*** Block opens ***
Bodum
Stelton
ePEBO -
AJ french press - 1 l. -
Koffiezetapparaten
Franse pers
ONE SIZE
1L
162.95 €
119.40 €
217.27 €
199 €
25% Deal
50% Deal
*** Block closes ***
*** Block opens ***
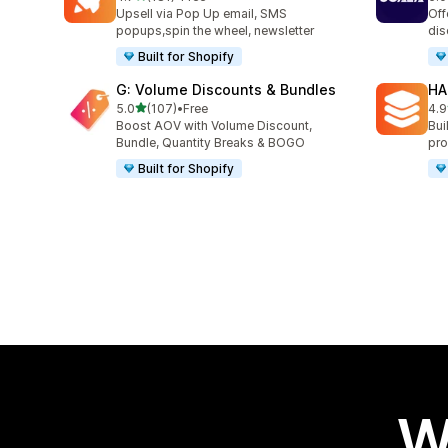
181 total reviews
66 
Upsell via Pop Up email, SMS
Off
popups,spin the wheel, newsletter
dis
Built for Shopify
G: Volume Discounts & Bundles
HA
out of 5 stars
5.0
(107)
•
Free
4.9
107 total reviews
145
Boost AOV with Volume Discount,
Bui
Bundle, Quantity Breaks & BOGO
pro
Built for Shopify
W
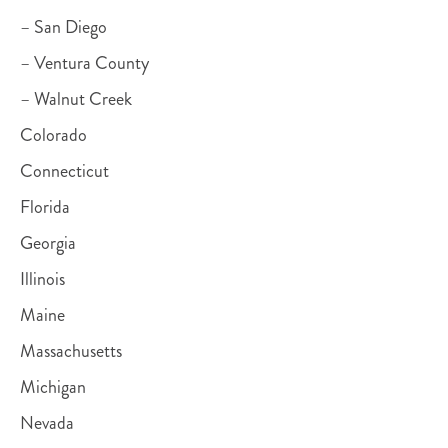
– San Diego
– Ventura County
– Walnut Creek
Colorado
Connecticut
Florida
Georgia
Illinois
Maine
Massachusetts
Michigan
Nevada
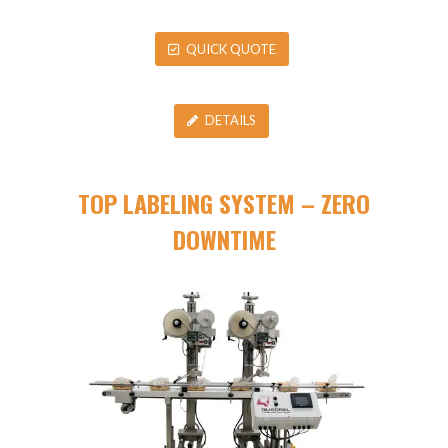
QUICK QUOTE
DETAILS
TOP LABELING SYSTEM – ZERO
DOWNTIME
*** Block closes ***
*** Block opens ***
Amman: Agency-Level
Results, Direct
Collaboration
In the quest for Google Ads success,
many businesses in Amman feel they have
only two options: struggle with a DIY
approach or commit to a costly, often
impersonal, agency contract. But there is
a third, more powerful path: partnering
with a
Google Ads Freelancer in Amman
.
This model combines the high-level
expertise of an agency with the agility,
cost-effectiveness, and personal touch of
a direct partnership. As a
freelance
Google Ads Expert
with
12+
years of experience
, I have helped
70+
*** Block closes ***
Report the tally of lines in the listing that carry the string "with", and nothing else.

5